В середине июля, когда всесилие лета настолько очевидно, что торговцы овощами вынуждены нехотя, со скрипом снижать цены на свою продукцию, а всевозможные агентства по продаже путевок на Иссык-Куль с радостью поднимать их, из Москвы приехала всегда долгожданная сестра Глебова – Лера. Не без облегчения, хотя внешне никак не показывая этого, Олег сдал ей все дела по уходу за матерью, подождал малость, пока она освоится с этой своей ролью, и стал собираться в отпуск.
 У них с Никой было одно заветное местечко, между Рыбачьем и Чолпон-Атой, куда они готовы были устремиться всякий раз, когда карта обстоятельств выпадала козырной. По разным причинам случалось это чрезвычайно редко, но тем притягательней воображение рисовало их совместное пребывание в тихом и солнечном морском раю, не отягощенное житейскими заботами и обязательствами перед массой людей.

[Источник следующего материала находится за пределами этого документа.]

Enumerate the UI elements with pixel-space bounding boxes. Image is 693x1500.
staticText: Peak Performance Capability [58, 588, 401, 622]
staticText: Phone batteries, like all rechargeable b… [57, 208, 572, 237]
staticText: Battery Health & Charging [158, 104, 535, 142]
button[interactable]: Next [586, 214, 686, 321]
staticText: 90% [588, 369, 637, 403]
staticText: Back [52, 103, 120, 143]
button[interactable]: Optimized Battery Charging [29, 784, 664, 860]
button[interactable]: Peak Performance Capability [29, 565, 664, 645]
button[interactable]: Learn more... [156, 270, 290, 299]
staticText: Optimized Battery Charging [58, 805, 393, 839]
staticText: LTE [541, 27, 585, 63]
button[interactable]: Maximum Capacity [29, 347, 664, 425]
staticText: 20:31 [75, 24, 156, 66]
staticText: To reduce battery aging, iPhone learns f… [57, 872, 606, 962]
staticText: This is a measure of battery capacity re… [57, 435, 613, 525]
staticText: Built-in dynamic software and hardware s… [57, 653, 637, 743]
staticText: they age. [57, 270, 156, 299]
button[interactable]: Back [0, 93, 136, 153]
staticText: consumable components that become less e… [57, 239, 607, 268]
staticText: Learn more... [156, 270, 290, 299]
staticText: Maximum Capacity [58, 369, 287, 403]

 Хозяйкой того заветного местечка была добрая знакомая Глебова, красивая женщина с редким и гордым именем Шайыр, чью трагическую историю любви он описал в одной из последних своих документальных книг. Увидев в Нике и Олеге родственные души, она стала приглашать их каждое лето  в свой маленький и уютный пансионат, стараясь таким вот образом – создав им желанную атмосферу, поддержать чужое счастье, которого после смерти возлюбленного ей самой так не хватало.
 Отведенный для них коттедж, просторный, с удобствами, находился вблизи от моря. С порога было видно, как колышется, искрится его голубая живая плоть, в каком настроении оно пребывает в тот или иной момент. Находясь в коттедже, по вливающемуся в окна шуму легко улавливалось дыхание моря – то спокойное и глубокое, как во сне, то прерывистое и короткое, как при беге, то тяжелое, с мощными всхлипами, как при напряженной и долгой работе.
 Три года им не удавалось вырваться сюда, и теперь, едва побросав сумки и скинув на ходу одежды, они устремились к ждущей их, взволнованно бьющейся о берег воде. У самого песчаного среза, где босые ступни уже ощущали влажность песка, Ника и Олег сбавили шаг. И было нечто магическое в этом медленном и молчаливом, с молитвенно сложенными на груди руками их погружении в таинственную глубь моря. Они и плыли в тот день неторопливо, слаженно, рядом  друг с другом, получая несказанное наслаждение от несущейся навстречу лазурной глади  и нечаянного касания освященных водой тел. Наполненные многозвучностью моря, ставшего их неразлучным собеседником, они чаще обменивались меж собой взглядами, нежели словами.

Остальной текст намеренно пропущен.